Kelly McGINLEY, Richard C. Dorley, Debra Giles, Plaintiffs-Appellants, v. Gorman HOUSTON, Senior Associate Justice of the Alabama Supreme Court, Harold See, Associate Justice of the Alabama Supreme Court, Champ Lyons, Jr., Associate Justice of the Alabama Supreme Court, Jean Williams Brown, Associate Justice of the Alabama Supreme Court, Bernard Harwood, Associate Justice of the Alabama Supreme Court, et al., Defendants-Appellees.
    No. 03-15005
    Non-Argument Calendar.
    United States Court of Appeals, Eleventh Circuit.
    March 5, 2004.
    
      Brian R. Chavez-Ochoa, Valley Springs, CA, for Plaintiffs-Appellants.
    Charles Brinsfield Campbell, Montgomery, AL, for Defendants-Appellees.

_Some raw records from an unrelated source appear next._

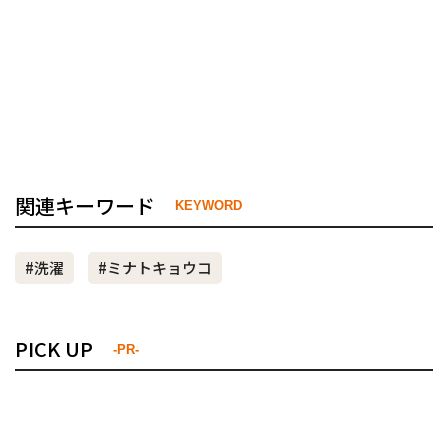
関連キーワード
KEYWORD
#洗濯
#ミナトキョウコ
PICK UP
-PR-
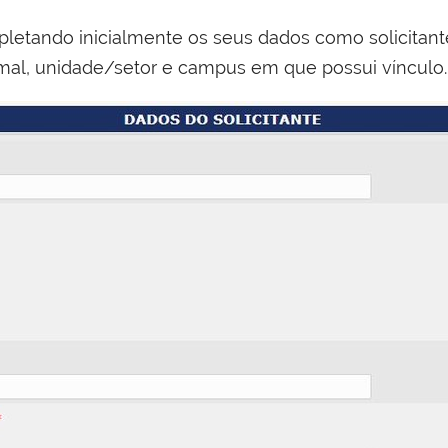
etando inicialmente os seus dados como solicitante
ramal, unidade/setor e campus em que possui vínculo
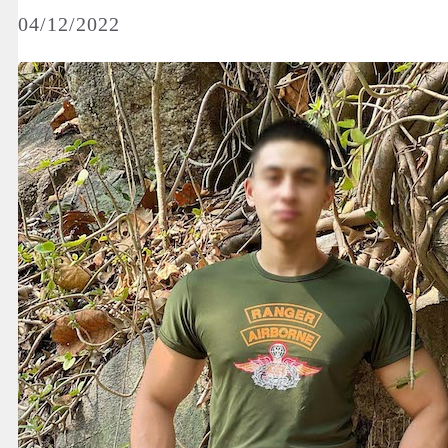
04/12/2022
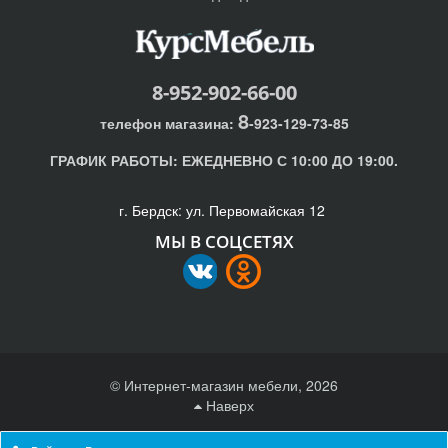
8-952-902-66-00
8
телефон магазина:
-923-129-73-85
ГРАФИК РАБОТЫ:
ЕЖЕДНЕВНО С 10:00 ДО 19:00.
г. Бердск: ул. Первомайская 12
МЫ В СОЦСЕТЯХ
© Интернет-магазин мебели, 2026
Наверх
Отправляя любую форму на сайте, вы соглашаетесь с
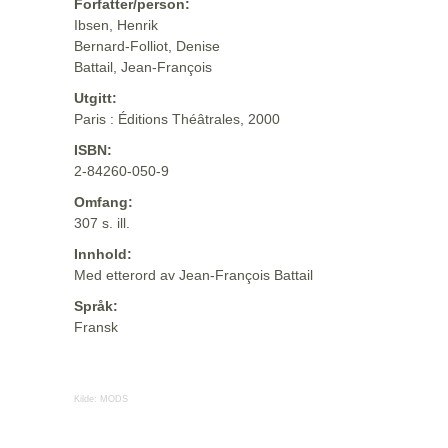
Forfatter/person:
Ibsen, Henrik
Bernard-Folliot, Denise
Battail, Jean-François
Utgitt:
Paris : Éditions Théâtrales, 2000
ISBN:
2-84260-050-9
Omfang:
307 s. ill.
Innhold:
Med etterord av Jean-François Battail
Språk:
Fransk
Kilde:
MODS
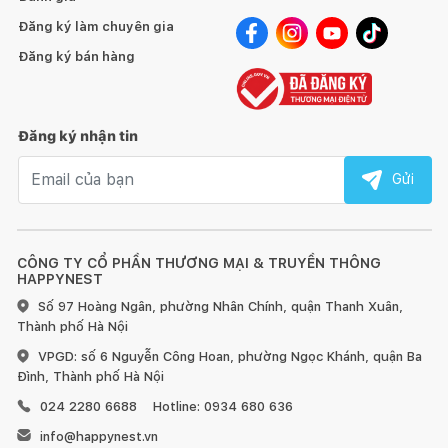
Đăng ký làm chuyên gia
Đăng ký bán hàng
Đăng ký nhận tin
Email nhận tin
Gửi
CÔNG TY CỔ PHẦN THƯƠNG MẠI & TRUYỀN THÔNG
HAPPYNEST
Số 97 Hoàng Ngân, phường Nhân Chính, quận Thanh Xuân,
Thành phố Hà Nội
VPGD: số 6 Nguyễn Công Hoan, phường Ngọc Khánh, quận Ba
Đình, Thành phố Hà Nội
024 2280 6688
Hotline: 0934 680 636
info@happynest.vn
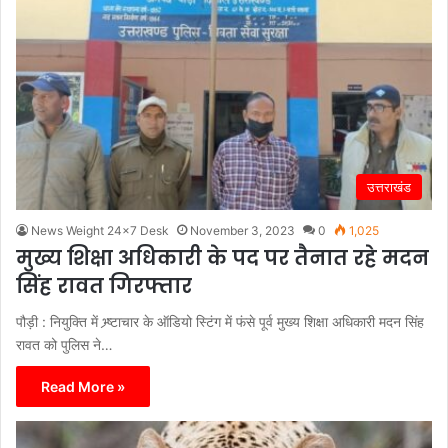
उत्तराखंड
News Weight 24x7 Desk
November 3, 2023
0
1,025
मुख्य शिक्षा अधिकारी के पद पर तैनात रहे मदन
सिंह रावत गिरफ्तार
पौड़ी : नियुक्ति में भ्र्ष्टाचार के ऑडियो स्टिंग में फंसे पूर्व मुख्य शिक्षा अधिकारी मदन सिंह
रावत को पुलिस ने…
Read More »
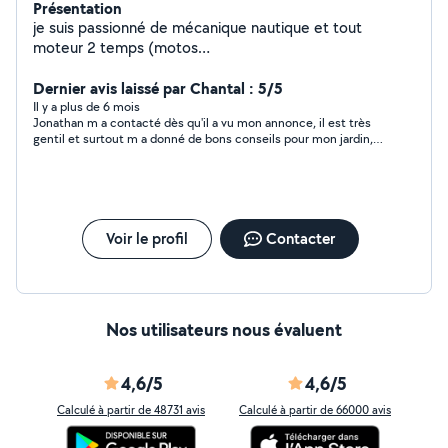
Présentation
je suis passionné de mécanique nautique et tout
moteur 2 temps (motos
,quad,tronçonneuse,tondeuses.... ) mais mon metier et
avant tout
Dernier avis laissé par Chantal : 5/5
mecanicien(freinage,suspension,vidange,alternateur...)
Il y a plus de 6 mois
Jonathan m a contacté dès qu'il a vu mon annonce, il est très
après je touche a tout le bricolage et se qui peut se
gentil et surtout m a donné de bons conseils pour mon jardin,
réparé
je le recommande
Voir le profil
Contacter
Nos utilisateurs nous évaluent
4,6/5
4,6/5
Calculé à partir de 48731 avis
Calculé à partir de 66000 avis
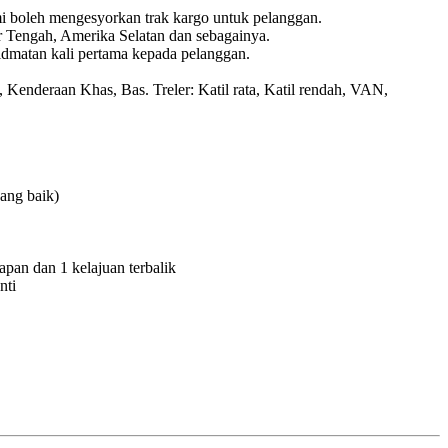
mi boleh mengesyorkan trak kargo untuk pelanggan.
mur Tengah, Amerika Selatan dan sebagainya.
hidmatan kali pertama kepada pelanggan.
enderaan Khas, Bas. Treler: Katil rata, Katil rendah, VAN,
ang baik)
pan dan 1 kelajuan terbalik
nti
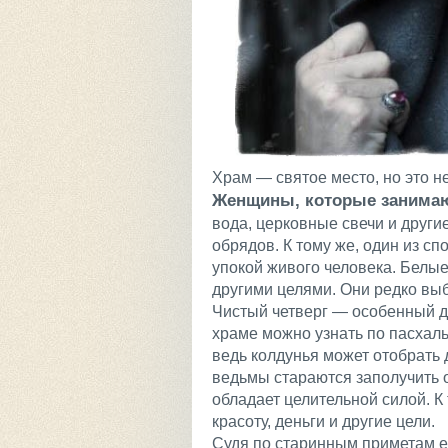
Храм — святое место, но это не
Женщины, которые занимают
вода, церковные свечи и друг
обрядов. К тому же, один из с
упокой живого человека. Белые
другими целями. Они редко вы
Чистый четверг — особенный д
храме можно узнать по пасхаль
ведь колдунья может отобрать 
ведьмы стараются заполучить 
обладает целительной силой. К
красоту, деньги и другие цели.
Судя по старинным приметам е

    Before BIRCH, DUBINA and GODBOLD, Circuit Judges.
   PER CURIAM:

. This suit arises from the removal of a monument depicting the Ten Commandments from the rotunda of the Alabama State Judicial Building in Montgomery, Alabama. Appellants brought suit against the Associate Justices of the Aabama Supreme Court under the Establishment Clause of the First Amendment to the United States Constitution, made binding upon the States by the Fourteenth Amendment and enforced through 42 U.S.C. § 1983. The appellants alleged that the appellees had violated the Establishment Clause by ordering the removal of the monument. The United States District Court for the Middle District of Alabama granted appellees’ motion to dismiss, holding that as a matter of law the removal of the Ten Commandments monument did not constitute an establishment of religion, therefore the appellants could not prove a set of facts that would support the relief requested. Appellants now appeal, alleging first, that the district court erred in dismissing the case on the ground that the court was bound by Glassroth v. Moore, 229 F.Supp.2d 1290 (M.D.Ala.2002) and, second, that the removal of the Ten Commandments monument violated the Establishment Clause by favoring “a nontheistic religion/faith”. Neither ground has merit. We affirm.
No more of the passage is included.